→ Exercise brief: Using the records below, please work out how many lines contain "bits"; answer with the number alone.

→ Material for the task:
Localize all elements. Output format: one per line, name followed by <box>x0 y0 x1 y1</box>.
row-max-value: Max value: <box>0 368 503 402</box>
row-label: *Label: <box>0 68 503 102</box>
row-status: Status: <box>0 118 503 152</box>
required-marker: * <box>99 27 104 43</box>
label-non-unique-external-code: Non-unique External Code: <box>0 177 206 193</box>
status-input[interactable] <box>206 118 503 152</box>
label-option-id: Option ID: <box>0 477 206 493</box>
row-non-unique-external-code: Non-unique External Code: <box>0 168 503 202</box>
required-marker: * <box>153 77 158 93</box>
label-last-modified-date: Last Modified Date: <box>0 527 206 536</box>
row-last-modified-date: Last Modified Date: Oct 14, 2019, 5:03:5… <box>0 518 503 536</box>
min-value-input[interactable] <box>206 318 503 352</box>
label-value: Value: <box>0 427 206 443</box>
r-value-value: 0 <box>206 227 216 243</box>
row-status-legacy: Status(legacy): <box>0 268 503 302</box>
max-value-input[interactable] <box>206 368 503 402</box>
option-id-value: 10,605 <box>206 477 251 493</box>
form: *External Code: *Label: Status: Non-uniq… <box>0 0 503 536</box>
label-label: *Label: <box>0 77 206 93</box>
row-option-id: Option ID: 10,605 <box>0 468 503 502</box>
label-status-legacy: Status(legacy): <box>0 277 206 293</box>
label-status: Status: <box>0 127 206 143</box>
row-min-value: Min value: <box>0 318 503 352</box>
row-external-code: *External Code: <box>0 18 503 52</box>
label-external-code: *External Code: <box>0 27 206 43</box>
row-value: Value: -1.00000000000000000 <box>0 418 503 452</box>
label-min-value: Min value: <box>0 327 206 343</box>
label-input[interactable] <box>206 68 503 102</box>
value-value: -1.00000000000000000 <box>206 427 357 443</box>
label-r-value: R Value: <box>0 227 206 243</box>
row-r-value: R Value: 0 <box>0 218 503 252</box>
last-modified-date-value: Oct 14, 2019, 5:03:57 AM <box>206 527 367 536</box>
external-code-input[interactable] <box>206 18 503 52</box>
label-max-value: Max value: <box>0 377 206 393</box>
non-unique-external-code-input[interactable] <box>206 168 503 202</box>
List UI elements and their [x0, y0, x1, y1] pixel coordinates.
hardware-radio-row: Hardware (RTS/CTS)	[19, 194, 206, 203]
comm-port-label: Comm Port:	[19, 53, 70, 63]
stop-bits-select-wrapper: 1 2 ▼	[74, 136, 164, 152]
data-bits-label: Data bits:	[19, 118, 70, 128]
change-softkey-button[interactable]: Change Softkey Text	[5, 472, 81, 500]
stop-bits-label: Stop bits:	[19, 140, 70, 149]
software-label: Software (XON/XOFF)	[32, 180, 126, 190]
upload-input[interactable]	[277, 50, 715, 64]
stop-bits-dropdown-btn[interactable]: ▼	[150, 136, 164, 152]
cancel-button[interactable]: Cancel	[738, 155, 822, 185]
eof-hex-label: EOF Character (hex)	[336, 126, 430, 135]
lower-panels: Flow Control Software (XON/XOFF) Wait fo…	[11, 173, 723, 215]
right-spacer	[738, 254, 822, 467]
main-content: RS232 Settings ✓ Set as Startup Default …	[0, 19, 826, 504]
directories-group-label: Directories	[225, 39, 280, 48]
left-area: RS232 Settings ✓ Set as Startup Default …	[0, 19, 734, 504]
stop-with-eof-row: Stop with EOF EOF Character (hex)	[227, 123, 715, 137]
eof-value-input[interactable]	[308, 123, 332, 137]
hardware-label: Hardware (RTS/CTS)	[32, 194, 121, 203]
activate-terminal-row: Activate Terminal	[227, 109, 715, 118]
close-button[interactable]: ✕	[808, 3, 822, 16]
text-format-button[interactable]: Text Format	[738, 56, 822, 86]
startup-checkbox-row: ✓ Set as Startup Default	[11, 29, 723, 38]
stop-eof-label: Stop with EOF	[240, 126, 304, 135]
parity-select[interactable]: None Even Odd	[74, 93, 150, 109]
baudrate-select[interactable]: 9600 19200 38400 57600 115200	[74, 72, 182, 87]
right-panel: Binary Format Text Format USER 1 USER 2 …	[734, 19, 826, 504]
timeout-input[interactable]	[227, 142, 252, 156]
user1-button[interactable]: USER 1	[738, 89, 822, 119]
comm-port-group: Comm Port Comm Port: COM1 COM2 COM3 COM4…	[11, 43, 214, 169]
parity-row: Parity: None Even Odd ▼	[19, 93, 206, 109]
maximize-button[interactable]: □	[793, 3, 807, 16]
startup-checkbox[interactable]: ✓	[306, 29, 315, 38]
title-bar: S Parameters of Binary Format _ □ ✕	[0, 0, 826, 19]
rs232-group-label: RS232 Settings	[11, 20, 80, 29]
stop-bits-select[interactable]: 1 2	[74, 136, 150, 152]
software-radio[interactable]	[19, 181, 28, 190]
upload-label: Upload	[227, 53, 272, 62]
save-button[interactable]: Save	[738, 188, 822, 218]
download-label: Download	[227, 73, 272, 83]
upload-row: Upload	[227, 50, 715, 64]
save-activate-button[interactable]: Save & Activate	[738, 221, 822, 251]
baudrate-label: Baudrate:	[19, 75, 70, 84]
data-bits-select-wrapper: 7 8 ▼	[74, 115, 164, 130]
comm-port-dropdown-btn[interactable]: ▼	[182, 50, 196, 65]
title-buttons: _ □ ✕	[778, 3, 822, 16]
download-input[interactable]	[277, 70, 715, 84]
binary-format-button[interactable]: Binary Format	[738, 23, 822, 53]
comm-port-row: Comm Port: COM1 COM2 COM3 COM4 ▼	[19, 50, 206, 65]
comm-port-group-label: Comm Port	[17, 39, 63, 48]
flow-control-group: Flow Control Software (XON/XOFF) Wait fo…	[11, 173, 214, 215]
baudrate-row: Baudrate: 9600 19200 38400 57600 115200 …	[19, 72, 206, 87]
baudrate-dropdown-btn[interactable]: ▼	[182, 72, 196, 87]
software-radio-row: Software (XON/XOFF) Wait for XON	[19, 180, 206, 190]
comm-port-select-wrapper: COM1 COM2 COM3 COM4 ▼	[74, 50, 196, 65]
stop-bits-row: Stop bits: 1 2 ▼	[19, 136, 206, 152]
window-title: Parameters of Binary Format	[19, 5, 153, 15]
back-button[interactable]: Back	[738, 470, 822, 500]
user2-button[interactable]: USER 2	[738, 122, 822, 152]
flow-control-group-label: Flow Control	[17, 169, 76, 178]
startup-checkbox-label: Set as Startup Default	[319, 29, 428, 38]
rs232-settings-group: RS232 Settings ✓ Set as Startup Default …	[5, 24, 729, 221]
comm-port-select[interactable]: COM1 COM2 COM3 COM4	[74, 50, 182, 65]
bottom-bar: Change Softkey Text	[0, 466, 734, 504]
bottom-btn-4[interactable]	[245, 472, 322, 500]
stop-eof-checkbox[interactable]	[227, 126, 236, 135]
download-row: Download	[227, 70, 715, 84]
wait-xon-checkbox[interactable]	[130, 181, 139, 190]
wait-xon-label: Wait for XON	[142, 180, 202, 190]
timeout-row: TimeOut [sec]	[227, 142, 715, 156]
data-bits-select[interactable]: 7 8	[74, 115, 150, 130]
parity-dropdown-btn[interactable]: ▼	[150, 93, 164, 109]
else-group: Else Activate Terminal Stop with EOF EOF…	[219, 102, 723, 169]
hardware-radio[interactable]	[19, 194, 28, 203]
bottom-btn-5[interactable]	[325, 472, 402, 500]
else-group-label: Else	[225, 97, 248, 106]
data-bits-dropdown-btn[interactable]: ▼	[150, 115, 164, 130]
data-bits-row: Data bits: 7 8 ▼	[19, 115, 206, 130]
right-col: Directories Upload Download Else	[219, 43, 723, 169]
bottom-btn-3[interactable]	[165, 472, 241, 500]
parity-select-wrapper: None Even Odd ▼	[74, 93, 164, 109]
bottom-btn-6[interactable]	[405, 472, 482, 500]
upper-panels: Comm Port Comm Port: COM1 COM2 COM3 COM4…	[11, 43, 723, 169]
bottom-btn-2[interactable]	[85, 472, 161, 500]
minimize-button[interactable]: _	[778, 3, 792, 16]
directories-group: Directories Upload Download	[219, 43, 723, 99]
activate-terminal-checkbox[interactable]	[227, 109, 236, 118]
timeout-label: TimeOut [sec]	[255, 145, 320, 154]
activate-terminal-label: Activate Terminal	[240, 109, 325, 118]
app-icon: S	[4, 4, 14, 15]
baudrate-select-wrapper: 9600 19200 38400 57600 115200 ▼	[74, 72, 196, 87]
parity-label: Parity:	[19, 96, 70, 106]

→ Exercise answer: 10